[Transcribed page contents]
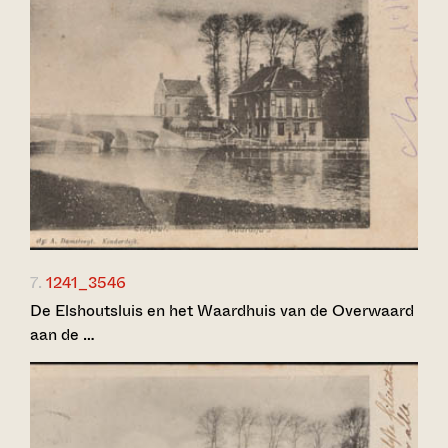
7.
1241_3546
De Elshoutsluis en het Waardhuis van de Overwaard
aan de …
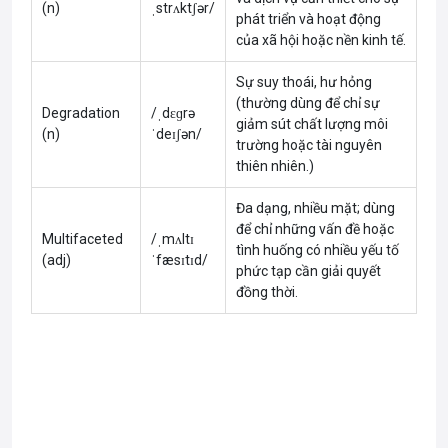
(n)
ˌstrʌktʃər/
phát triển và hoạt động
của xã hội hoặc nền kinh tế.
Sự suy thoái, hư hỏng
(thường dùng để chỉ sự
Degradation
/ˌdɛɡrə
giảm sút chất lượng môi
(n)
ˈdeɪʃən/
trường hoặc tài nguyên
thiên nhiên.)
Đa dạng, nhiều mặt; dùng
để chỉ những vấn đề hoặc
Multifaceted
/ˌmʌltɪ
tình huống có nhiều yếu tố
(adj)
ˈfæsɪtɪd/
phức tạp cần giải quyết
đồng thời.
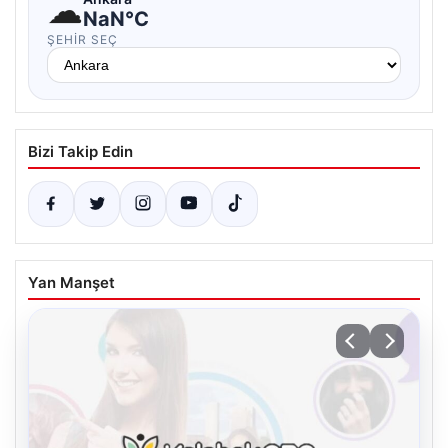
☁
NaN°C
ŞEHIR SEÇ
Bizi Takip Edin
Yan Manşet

* * *

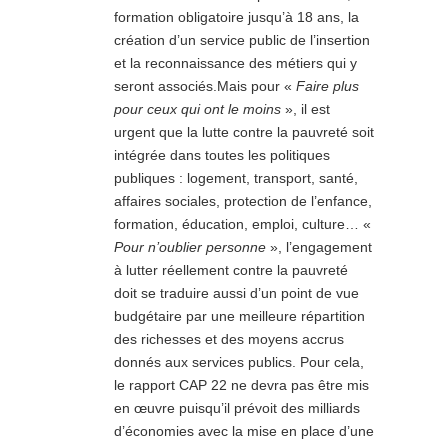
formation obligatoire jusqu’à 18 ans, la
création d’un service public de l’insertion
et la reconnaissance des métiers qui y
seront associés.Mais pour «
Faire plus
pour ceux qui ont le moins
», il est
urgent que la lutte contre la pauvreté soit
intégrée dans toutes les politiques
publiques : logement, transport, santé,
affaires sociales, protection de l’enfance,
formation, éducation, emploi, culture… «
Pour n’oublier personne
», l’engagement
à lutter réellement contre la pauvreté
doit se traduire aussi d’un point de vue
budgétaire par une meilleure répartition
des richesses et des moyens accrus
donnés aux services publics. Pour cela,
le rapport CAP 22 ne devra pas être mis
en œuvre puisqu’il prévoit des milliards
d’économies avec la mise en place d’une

* _WHAT IS EXPECTED_
After locating the line with "le rapport CAP 22 ne devra pas être mis" above, return that line and every later line through the one with "d’économies avec la mise en place d’une", word for word and with nothing else.

* _ANSWER SPACE_
le rapport CAP 22 ne devra pas être mis
en œuvre puisqu’il prévoit des milliards
d’économies avec la mise en place d’une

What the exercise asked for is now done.